Frequently asked questions
- What are the core responsibilities of a Platform Reliability Engineer at dunnhumby?
- The core responsibilities include implementing and maintaining monitoring, logging, and tracing systems, building dashboards and alerts, supporting production environments, troubleshooting operational issues, and automating routine tasks to ensure the reliability and performance of large, distributed systems.
- What technical skills are most important for this Platform Reliability Engineer role?
- Key technical skills include 3-5 years of experience in SRE or infrastructure operations, proficiency with Infrastructure as Code tools like Terraform, familiarity with cloud platforms such as GCP or Azure, and a strong understanding of APIs, service monitoring, and system logs.
- What kind of observability tools does dunnhumby use?
- dunnhumby utilizes tools such as Prometheus, Grafana, Elastic, and New Relic to enhance system visibility, manage incidents, and improve overall performance. Experience with these or similar tools is highly valued.
- Does dunnhumby offer flexible working arrangements for this Platform Reliability Engineer position?
- Yes, dunnhumby is committed to building an inclusive culture and offers flexible working opportunities.

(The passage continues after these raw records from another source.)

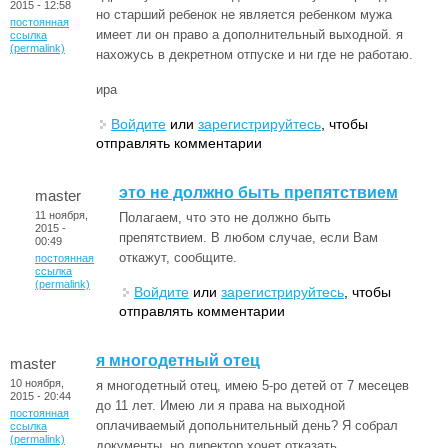
2015 - 12:58
но старший ребенок не является ребенком мужа
постоянная
имеет ли он право а дополнительный выходной. я
ссылка
(permalink)
нахожусь в декретном отпуске и ни где не работаю.
ира
Войдите
или
зарегистрируйтесь
, чтобы
отправлять комментарии
это не должно быть препятствием
master
11 ноября,
Полагаем, что это не должно быть
2015 -
препятствием. В любом случае, если Вам
00:49
откажут, сообщите.
постоянная
ссылка
(permalink)
Войдите
или
зарегистрируйтесь
, чтобы
отправлять комментарии
я многодетный отец
master
10 ноября,
я многодетный отец, имею 5-ро детей от 7 месецев
2015 - 20:44
до 11 лет. Имею ли я права на выходной
постоянная
оплачиваемый допольнительный день? Я собрал
ссылка
(permalink)
документы. но директор хочет отказать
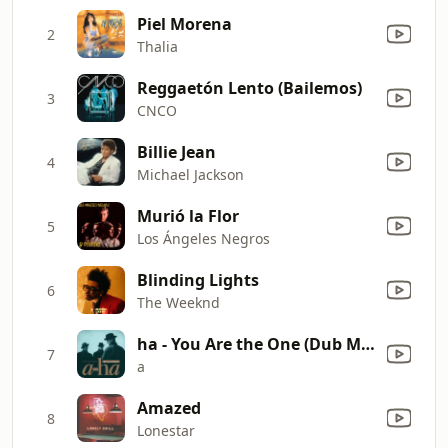
Piel Morena
2
Thalia
Reggaetón Lento (Bailemos)
3
CNCO
Billie Jean
4
Michael Jackson
Murió la Flor
5
Los Ángeles Negros
Blinding Lights
6
The Weeknd
ha - You Are the One (Dub Mix Edit)
7
a
Amazed
8
Lonestar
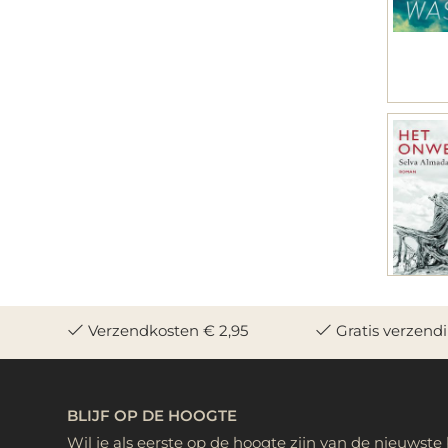
Verzendkosten € 2,95
Gratis verzend
BLIJF OP DE HOOGTE
Wil je als eerste op de hoogte zijn van de nieuwste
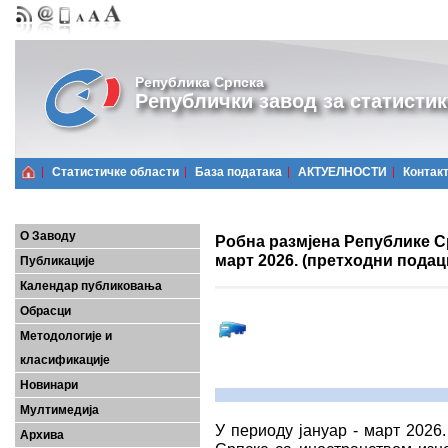
Република Српска
Републички завод за статистик
Статистичке области
Базa података
АКТУЕЛНОСТИ
Контак
О Заводу
Робна размјена Републике С
март 2026. (претходни подац
Публикације
Календар публиковања
Обрасци
Методологије и
класификације
Новинари
Мултимедија
У периоду јануар - март 2026
Архива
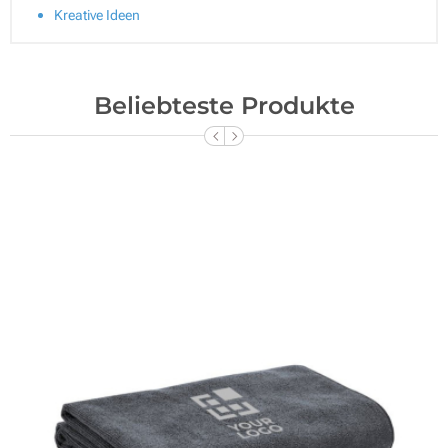
Kreative Ideen
Beliebteste Produkte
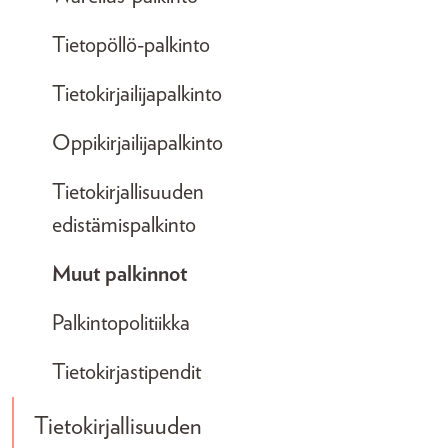
Tietopöllö-palkinto
Tietokirjailijapalkinto
Oppikirjailijapalkinto
Tietokirjallisuuden
edistämispalkinto
Muut palkinnot
Palkintopolitiikka
Tietokirjastipendit
Tietokirjallisuuden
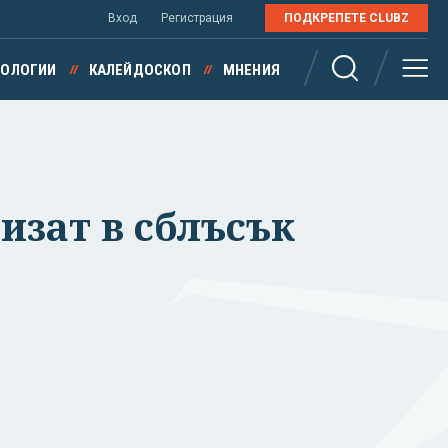
Вход
Регистрация
ПОДКРЕПЕТЕ CLUBZ
НОЛОГИИ
КАЛЕЙДОСКОП
МНЕНИЯ
изат в сблъсък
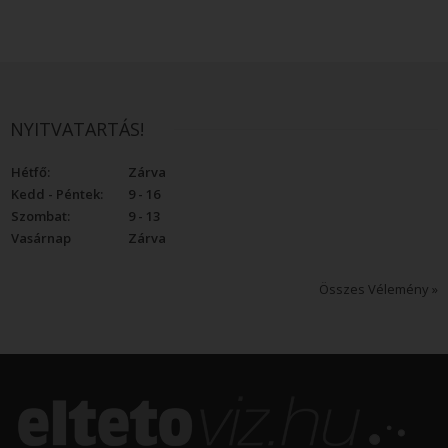
NYITVATARTÁS!
Hétfő:
Zárva
Kedd - Péntek:
9 - 16
Szombat:
9 - 13
Vasárnap
Zárva
Összes Vélemény »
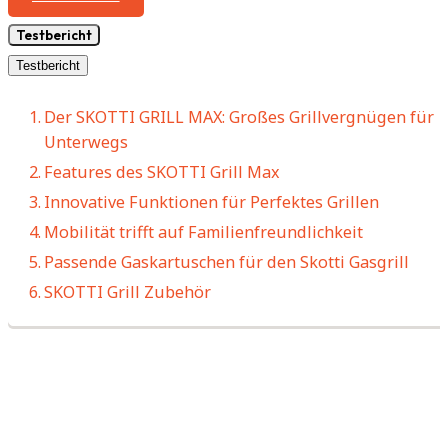
Testbericht
Testbericht
Der SKOTTI GRILL MAX: Großes Grillvergnügen für
Unterwegs
Features des SKOTTI Grill Max
Innovative Funktionen für Perfektes Grillen
Mobilität trifft auf Familienfreundlichkeit
Passende Gaskartuschen für den Skotti Gasgrill
SKOTTI Grill Zubehör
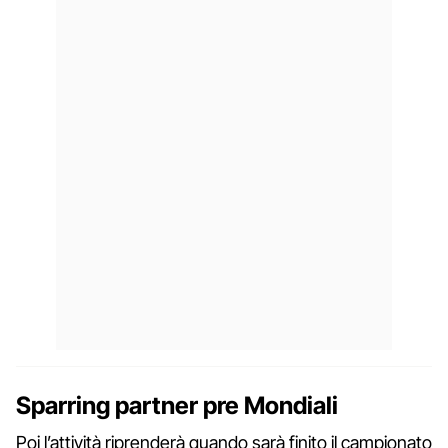
Sparring partner pre Mondiali
Poi l’attività riprenderà quando sarà finito il campionato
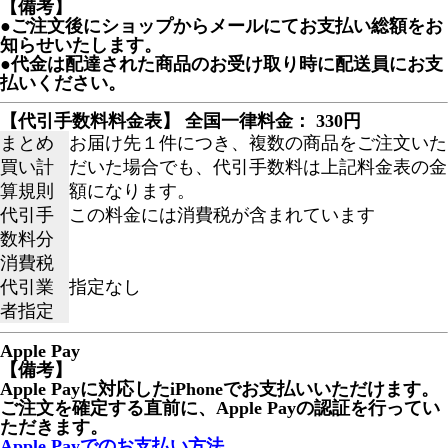
【備考】
●ご注文後にショップからメールにてお支払い総額をお
知らせいたします。
●代金は配達された商品のお受け取り時に配送員にお支
払いください。
【代引手数料料金表】 全国一律料金： 330円
まとめ
お届け先１件につき、複数の商品をご注文いた
買い計
だいた場合でも、代引手数料は上記料金表の金
算規則
額になります。
代引手
この料金には消費税が含まれています
数料分
消費税
代引業
指定なし
者指定
Apple Pay
【備考】
Apple Payに対応したiPhoneでお支払いいただけます。
ご注文を確定する直前に、Apple Payの認証を行ってい
ただきます。
Apple Payでのお支払い方法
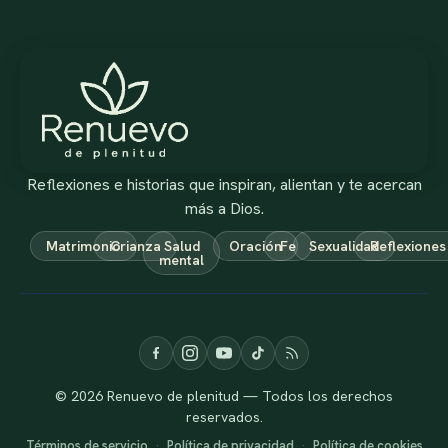
Reflexiones e historias que inspiran, alientan y te acercan
más a Dios.
Matrimonio
Crianza
Salud
Oración
Fe
Sexualidad
Reflexiones
mental
© 2026 Renuevo de plenitud — Todos los derechos
reservados.
Términos de servicio
·
Política de privacidad
·
Política de cookies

Candidates interested in agile working arrangements are encouraged to discuss this with their recruiter.
- What is dunnhumby's approach to diversity and inclusion for potential Platform Reliability Engineers?
- dunnhumby actively lives diversity and inclusion through various employee networks and strives to create an environment where everyone has the opportunity to perform at their best throughout the recruitment process. They are open to making accommodations to ensure the process works best for you.
- What makes working at dunnhumby unique for a Platform Reliability Engineer?
- You can expect a comprehensive rewards package, personal flexibility, and thoughtful perks like flexible working hours and your birthday off. dunnhumby also offers an investment in cutting-edge technology within a nimble environment that encourages experimentation and learning.
- What is the expected experience level for the Platform Reliability Engineer role?
- The role requires 3-5 years of experience in infrastructure operations, monitoring, or Site Reliability Engineering. Preferred experience includes working with observability tools, supporting distributed systems, and automation.